Words and ideas that feed the world's hunger

(A small magazine—its universal embrace)

From the April 2003 issue of The Christian Science Journal


In the late 1920s, my parents, then recently married, lived in a boarding-house my dad finished his law studies at the University of Geneva. One day, the owner of the boardinghouse handed my mother a small magazine in German. My mother read it, found it interesting, and returned it. It was a copy of Der Christian Science Herold. Not long after, one of my dad's colleagues at the Inter-Parliamentary Union brought him the German translation of Science and Health with Key to the Scriptures. Thus began our family's lifelong love affair with Christian Science, Science and Health, and its author, Mary Baker Eddy. A small, unassuming magazine walked into our lives and changed them forever.

The Herald was conceived in Mary Baker Eddy's tender love for humanity.
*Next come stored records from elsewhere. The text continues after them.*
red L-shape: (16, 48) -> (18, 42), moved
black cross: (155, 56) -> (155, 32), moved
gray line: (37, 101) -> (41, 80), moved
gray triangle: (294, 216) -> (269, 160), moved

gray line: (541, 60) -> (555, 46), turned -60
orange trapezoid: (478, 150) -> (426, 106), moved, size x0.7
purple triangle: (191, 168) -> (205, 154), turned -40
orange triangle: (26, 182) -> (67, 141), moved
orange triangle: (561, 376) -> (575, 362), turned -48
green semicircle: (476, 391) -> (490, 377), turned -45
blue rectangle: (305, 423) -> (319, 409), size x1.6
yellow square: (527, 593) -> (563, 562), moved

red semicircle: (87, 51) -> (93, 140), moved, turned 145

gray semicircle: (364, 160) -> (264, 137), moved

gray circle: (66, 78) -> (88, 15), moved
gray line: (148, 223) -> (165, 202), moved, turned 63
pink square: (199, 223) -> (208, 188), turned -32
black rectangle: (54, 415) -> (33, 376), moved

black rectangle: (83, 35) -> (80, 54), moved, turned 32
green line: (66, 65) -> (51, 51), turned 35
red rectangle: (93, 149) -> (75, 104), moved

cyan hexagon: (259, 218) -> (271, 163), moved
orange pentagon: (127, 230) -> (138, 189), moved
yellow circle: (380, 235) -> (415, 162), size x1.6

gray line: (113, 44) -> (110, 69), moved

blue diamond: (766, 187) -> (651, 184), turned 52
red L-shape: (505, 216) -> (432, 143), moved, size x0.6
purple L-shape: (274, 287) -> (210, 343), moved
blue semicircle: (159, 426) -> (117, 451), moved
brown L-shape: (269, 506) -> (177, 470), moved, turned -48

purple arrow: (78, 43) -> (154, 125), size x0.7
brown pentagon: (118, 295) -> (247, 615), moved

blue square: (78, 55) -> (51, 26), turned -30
This month, we celebrate the centennial of this magazine's publication—no small achievement for any magazine. To the reader, it may seem unusual to celebrate one magazine, The Herald of Christian Science, in another magazine, also founded by Mary Baker Eddy, The Christian Science Journal. But there is a reason for this: Der Christian Science Herold represents Mary Baker Eddy's first major effort to respond to the spiritual needs of the non-English-speaking world. The global vision this publication represents is to make hope and healing available to everyone, no matter who they are, no matter where they are.